FIGS. 3A-3H are schematic diagrams showing a second embodiment of a method for making field emitters.



FIGS. 4A-4J are schematic diagrams showing a third embodiment of a method for making field emitters.



FIG. 5 is a micrograph of a domed precursor to a field emitter.



FIG. 6 is a front elevational view of an x-ray system.



FIG. 7 is a schematic diagram of portion of the x-ray generation subsystem.




DETAILED DESCRIPTION OF THE INVENTION

A preferred embodiment of the invention is now described in detail. Referring to the drawings),like numbers indicate like parts throughout the views. As used in the description herein and throughout the claims, the following terms take the meanings explicitly associated herein, unless the context clearly dictates otherwise: the meaning of “a,” “an,” and “the” includes plural reference, the meaning of “in” includes “in” and“on.” Unless otherwise specified herein, the drawings are not necessarily drawn to scale.


The methods disclosed below offer several advantages in the making of field emitters. For example, a semiconducting post structure that is monocrystalline with the substrate does not tend to melt or react with the substrate (as would a metal post structure) at normal fabrication temperatures of the nanostructures. The number and separation of the nanostructures may be controlled by placement of the nanostructure growth catalyst and through a catalyst wet etch step. Furthermore, the vertical separation of the gate and nanostructures may be controlled by controlling the post height and the height of the nanostructures. Also, horizontal separation of gates and nanostructures may be controlled by controlling the dielectric thickness and the diameter of the via. Because there is no interface between the post and the substrate, current loss between the post and, the substrate is significantly reduced, no interface resistance is introduced by the post. The post resistance may be tuned by the post diameter and height and the post serves as a resistor in series with the nanostructure. This can be used to reduce emission current when the emitting current is too high from one field emitter, thereby achieving more uniform emitting current in a micro-fabricated field emission array. The semiconductor post can be reduced so that multiple tips on the post are identical relative to the gate electrode in terms of field emission characteristics. Thus, when one tip of an array is damaged, another tip can replace it, resulting in the same field emission characteristics.


As shown in FIGS. 1A-1E, one illustrative embodiment of a field emitter 100 includes a semiconductor substrate 110 that has a top surface 112. The substrate 110 is made of a semiconducting substance, such as monocrystalline silicon, silicon carbide, gallium nitride, or other III-V semiconductors. The semiconducting substance of the substrate 110 may have an increased resistance through doping.
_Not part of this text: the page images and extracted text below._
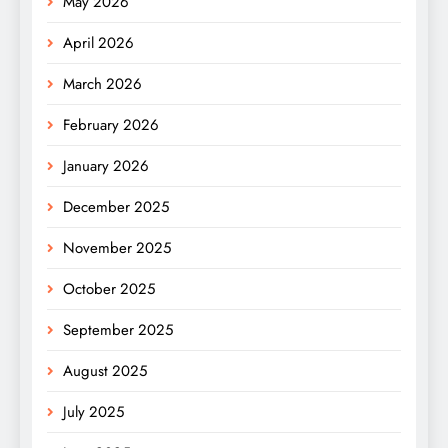
May 2026
April 2026
March 2026
February 2026
January 2026
December 2025
November 2025
October 2025
September 2025
August 2025
July 2025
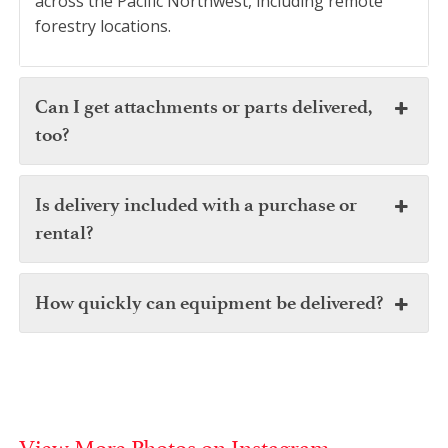
across the Pacific Northwest, including remote
forestry locations.
Can I get attachments or parts delivered,
too?
Is delivery included with a purchase or
rental?
How quickly can equipment be delivered?
View More Photos on Instagram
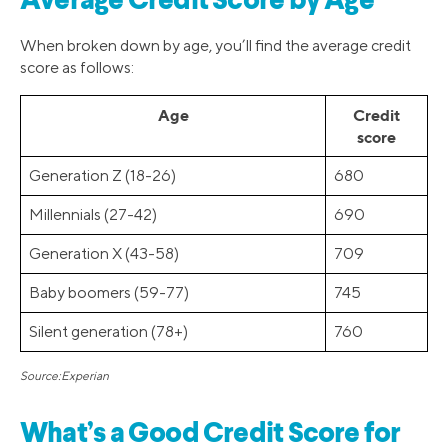
Average Credit Score by Age
When broken down by age, you’ll find the average credit
score as follows:
Age
Credit
score
Generation Z (18-26)
680
Millennials (27-42)
690
Generation X (43-58)
709
Baby boomers (59-77)
745
Silent generation (78+)
760
Source:Experian
What’s a Good Credit Score for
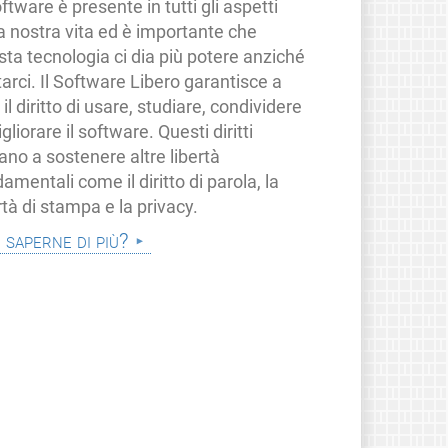
oftware è presente in tutti gli aspetti
a nostra vita ed è importante che
ta tecnologia ci dia più potere anziché
tarci. Il Software Libero garantisce a
i il diritto di usare, studiare, condividere
gliorare il software. Questi diritti
ano a sostenere altre libertà
amentali come il diritto di parola, la
rtà di stampa e la privacy.
i saperne di più?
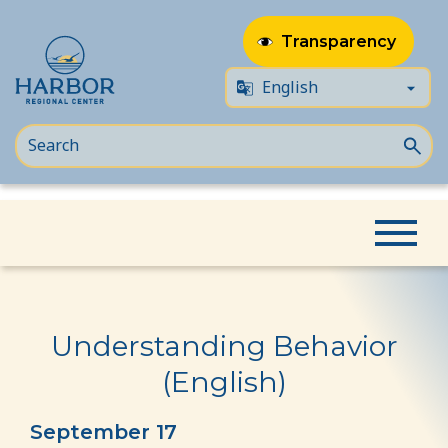
Transparency
Skip
Skip
Home
Event
Understanding Behavior (English)
to
to
content
Content
Understanding Behavior
(English)
September 17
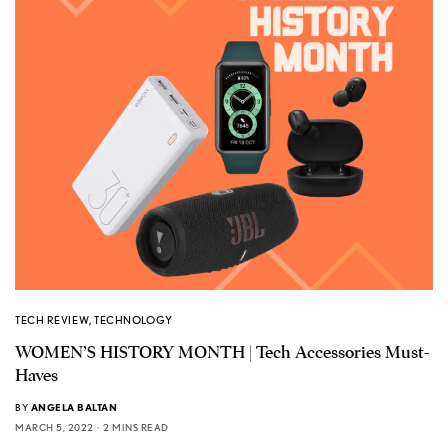
TECH REVIEW
,
TECHNOLOGY
WOMEN’S HISTORY MONTH | Tech Accessories Must-
Haves
BY
ANGELA BALTAN
MARCH 5, 2022
2 MINS READ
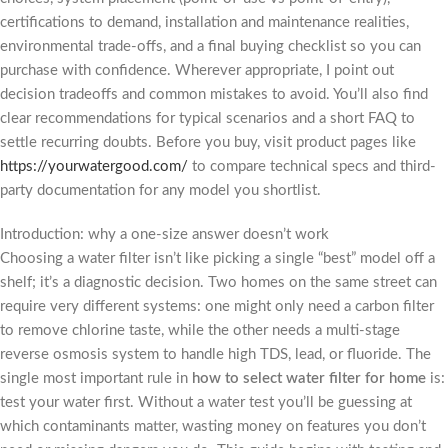
certifications to demand, installation and maintenance realities,
environmental trade-offs, and a final buying checklist so you can
purchase with confidence. Wherever appropriate, I point out
decision tradeoffs and common mistakes to avoid. You’ll also find
clear recommendations for typical scenarios and a short FAQ to
settle recurring doubts. Before you buy, visit product pages like
https://yourwatergood.com/
to compare technical specs and third-
party documentation for any model you shortlist.
Introduction: why a one-size answer doesn’t work
Choosing a water filter isn’t like picking a single “best” model off a
shelf; it’s a diagnostic decision. Two homes on the same street can
require very different systems: one might only need a carbon filter
to remove chlorine taste, while the other needs a multi-stage
reverse osmosis system to handle high TDS, lead, or fluoride. The
single most important rule in
how to select water filter for home
is:
test your water first. Without a water test you’ll be guessing at
which contaminants matter, wasting money on features you don’t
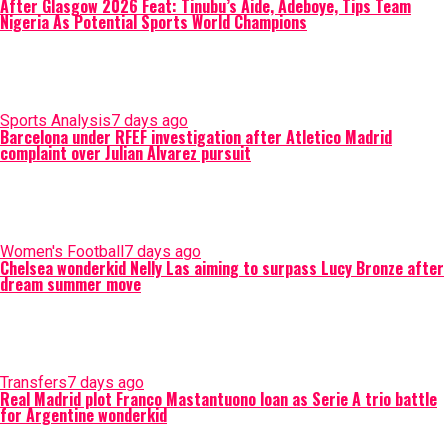
After Glasgow 2026 Feat: Tinubu’s Aide, Adeboye, Tips Team
Nigeria As Potential Sports World Champions
Sports Analysis
7 days ago
Barcelona under RFEF investigation after Atletico Madrid
complaint over Julian Alvarez pursuit
Women's Football
7 days ago
Chelsea wonderkid Nelly Las aiming to surpass Lucy Bronze after
dream summer move
Transfers
7 days ago
Real Madrid plot Franco Mastantuono loan as Serie A trio battle
for Argentine wonderkid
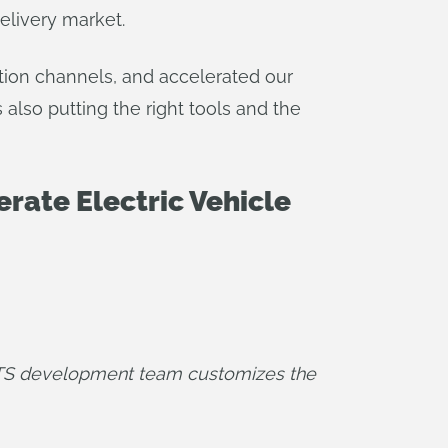
elivery market.
ution channels, and accelerated our
also putting the right tools and the
rate Electric Vehicle
vTS development team customizes the 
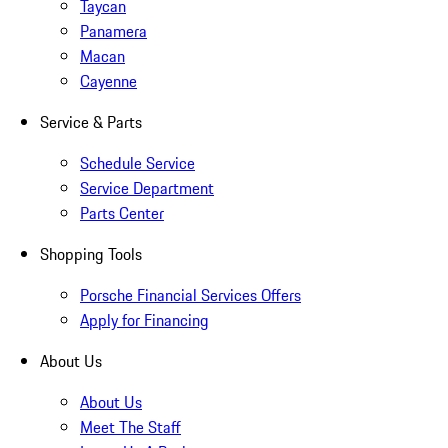
Taycan
Panamera
Macan
Cayenne
Service & Parts
Schedule Service
Service Department
Parts Center
Shopping Tools
Porsche Financial Services Offers
Apply for Financing
About Us
About Us
Meet The Staff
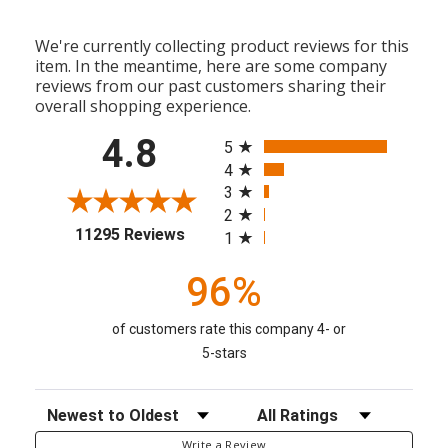
We're currently collecting product reviews for this
item. In the meantime, here are some company
reviews from our past customers sharing their
overall shopping experience.
All ratings
4.8
5
4
3
2
(opens in a new tab)
11295 Reviews
1
96%
of customers rate this company 4- or
5-stars
Sort Reviews
Filter Reviews by Rating
Write a Review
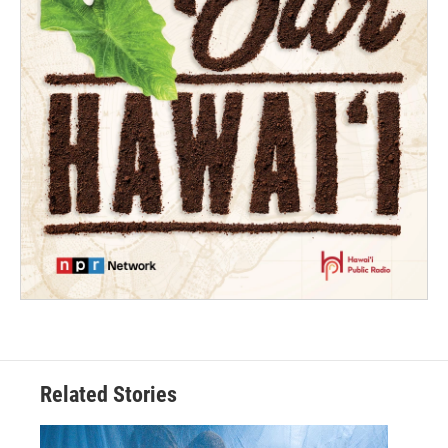
Related Stories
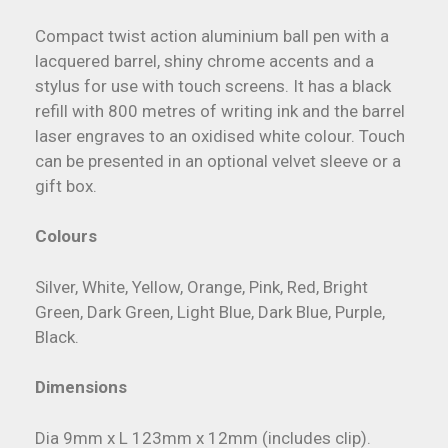
Compact twist action aluminium ball pen with a
lacquered barrel, shiny chrome accents and a
stylus for use with touch screens. It has a black
refill with 800 metres of writing ink and the barrel
laser engraves to an oxidised white colour. Touch
can be presented in an optional velvet sleeve or a
gift box.
Colours
Silver, White, Yellow, Orange, Pink, Red, Bright
Green, Dark Green, Light Blue, Dark Blue, Purple,
Black.
Dimensions
Dia 9mm x L 123mm x 12mm (includes clip).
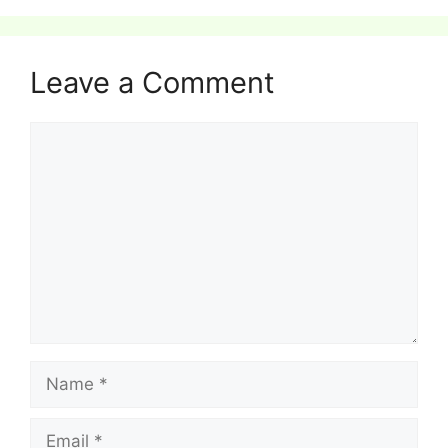
Leave a Comment
Comment
Name
Email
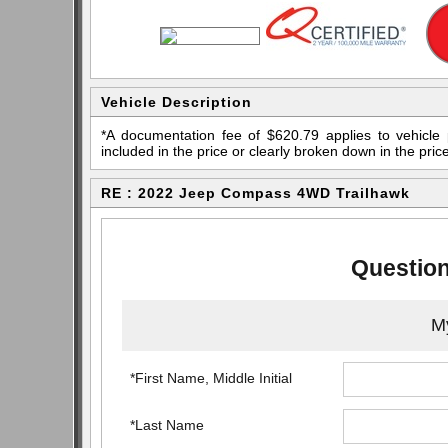
Vehicle Description
*A documentation fee of $620.79 applies to vehicle 
included in the price or clearly broken down in the price
RE : 2022 Jeep Compass 4WD Trailhawk
Question
My
*First Name, Middle Initial
*Last Name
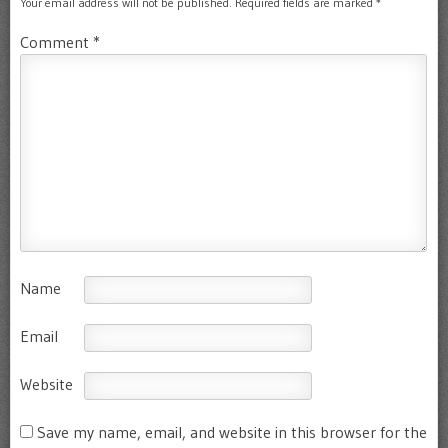
Your email address will not be published.
Required fields are marked
*
Comment
*
Name
Email
Website
Save my name, email, and website in this browser for the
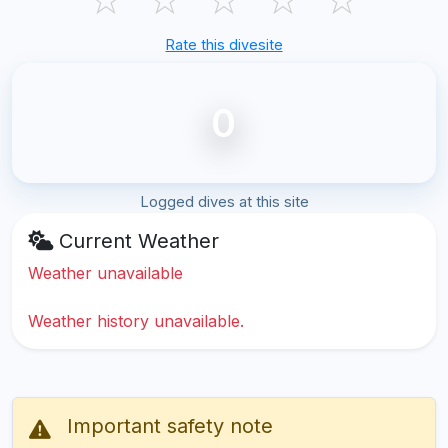
Rate this divesite
0
Logged dives at this site
Current Weather
Weather unavailable
Weather history unavailable.
Important safety note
A post 120 extends upwardly from the top surface 112 of the substrate 110. The substrate 110 and the post 120 form a single crystal and are, thus, monocrystalline.


A dielectric layer 130, made from an insulating material such as silicon dioxide, silicon nitride, or aluminum oxide, is disposed on the substrate 110 and defines a via 132 that exposes the post 120. The dielectric layer 130 may be made, for example, using plasma enhanced chemical vapor deposition),low-pressure chemical vapor deposition, or thermal evaporation. A gate layer 140, made of a conductive material such as a metal or polycrystalline silicon, is disposed on the outer surface 134. The gate layer also defines an opening that exposes the via 132 through the dielectric layer 130. At least one nanostructure 150, such as a carbon nanotube or an inorganic nano-rod (such as a metal carbide or silicon carbide nanorod), extends upwardly from the post 120. An inorganic nanorod could be made, for example, from such materials as: molybdenum carbide, silicon carbide, zinc oxide and silicon. The nanostructure 150 may be grown from the substrate using, for example, a catalyst and a catalytic vapor-liquid-solid (VLS) process, or chemical vapor deposition (CVD) process, or evaporation process. Examples of a suitable catalyst include, but are not limited to, gold, nickel, cobalt, iron, molybdenum, germanium, or their combination. The choice of catalyst depends on the composition of the nanorod to be grown.


As shown in FIGS. 2A-2H, in one method of making a field emitter, a catalyst film 212 (such as a gold film) is applied to a semiconducting substrate 210 and a dielectric layer 230 is applied on top of the catalyst film 212. An optional thin titanium or chromium layer can be inserted between the catalyst film 212 and dielectric film 230 to promote adhesion. As shown in FIG. 2B, a photoresist mask 232 is disposed on the dielectric layer 230. The dielectric layer and the catalyst film are then etched, by a dry etch method such as reactive ion etch, high-density plasma etch, or purely ion milling, or wet etch, to expose the substrate except in the area under the mask. An optional wet etch can also be used to undercut the dielectric materials (such as oxide) to reduce the size of the mask. The dielectric layer 230 then acts as a mask in a subsequent etching process, such as reactive ion etch or high density plasma etch, in which a semiconducting post 220 is formed by etching the substrate 210, as shown in FIG. 2C.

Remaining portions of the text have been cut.